In the garden of the international headquarters of the Focolare Movement in Rocca di Papa (Italy), Focolare President Maria Voce and Co-President Jesús Morán planted a tree (live Facebook of the event) in support of the international initiative #FridaysForFuture promoted by Greta Thunberg last March 15. Greta is a sixteen-year-old girl from Sweden who has recently become a symbol of environmental activism.

The world first began to notice Greta when she decided to go on strike, not attending school every Friday morning at the beginning of the Northern Hemisphere’s school year last September. Her strategy was to sit in front of the Stockholm Parliament with her home-made sign that said “School Strike for Climate.” She went there to protest against the failure of political leaders to take a position on what is happening to the environment.

Then in late January, in the town of Davos in Switzerland, Greta became the focus of the world’s media when she spoke in front of the world’s business leaders, statesmen, economists, celebrities and journalists at the World Economic Forum.

“You are destroying my future! … I don’t want you to be hopeful. I want to see you panic,” she told them.

The Teens for Unity of the Focolare Movement, together with the groups involved in Prophetic Economy, have decided to join the international initiative last March 15, 2019. Their goal is to demand that international conventions safeguarding the planet be respected, and that world leaders stop talking and start acting decisively.

“The positions taken by many politicians show that the top-down approach is
not enough,” explains Luca Fiorani, coordinator of EcoOne, the international Focolare network of those who work in the fields of ecology and sustainability.

The UN’s major international climate conferences demonstrate how difficult it is to make decisions together about how to combat global warming. So this is where the bottom-up approaches come into play – where the people put pressure on those in power to make effective decisions to tackle climate change.

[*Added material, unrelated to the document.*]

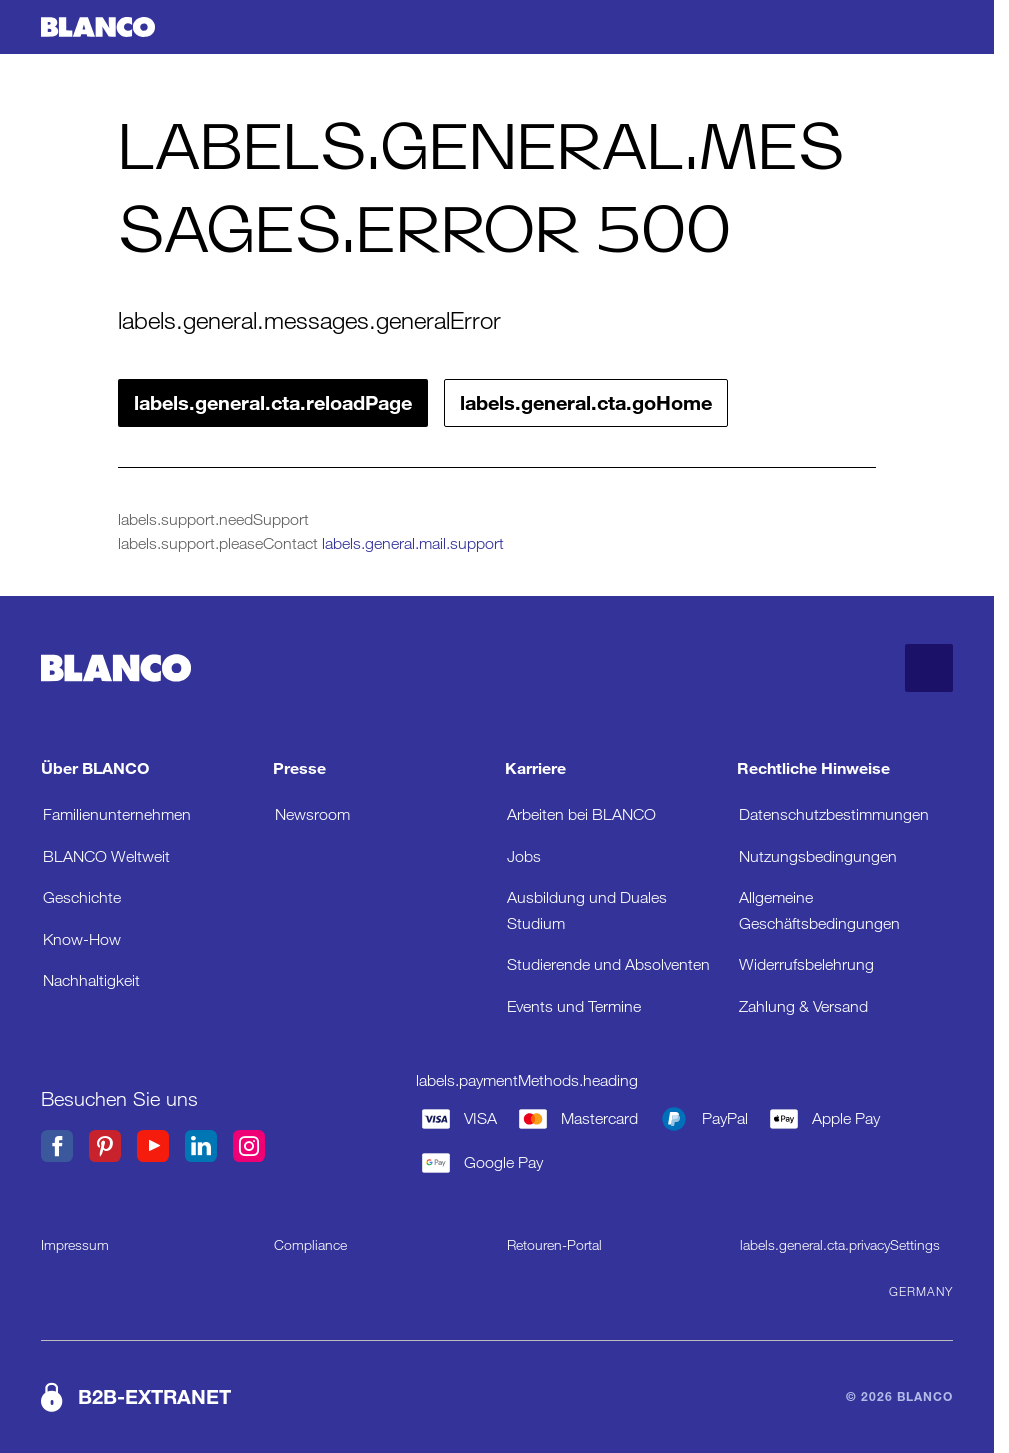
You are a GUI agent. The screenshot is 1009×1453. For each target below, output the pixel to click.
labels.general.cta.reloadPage (273, 403)
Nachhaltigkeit (91, 980)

These initiatives of young people are vitally important because they are the ones who will suffer the most from the effects of climate change in the future. That’s why it’s important that these young people act globally – so they can stir up the consciences of everyone around the world. If we don’t act now, within 20 or 30 years, it may be too late.

Pope Francis often reminds us of this. His 2019 message for Lent is focused on ecological conversion. He encourages us to pray, fast and give alms, but always with care for creation in mind.

So, too, the commitment of the Focolare children and youth to reach the “Zero Hunger” goal heads in the same direction as Greta Thunberg’s initiative.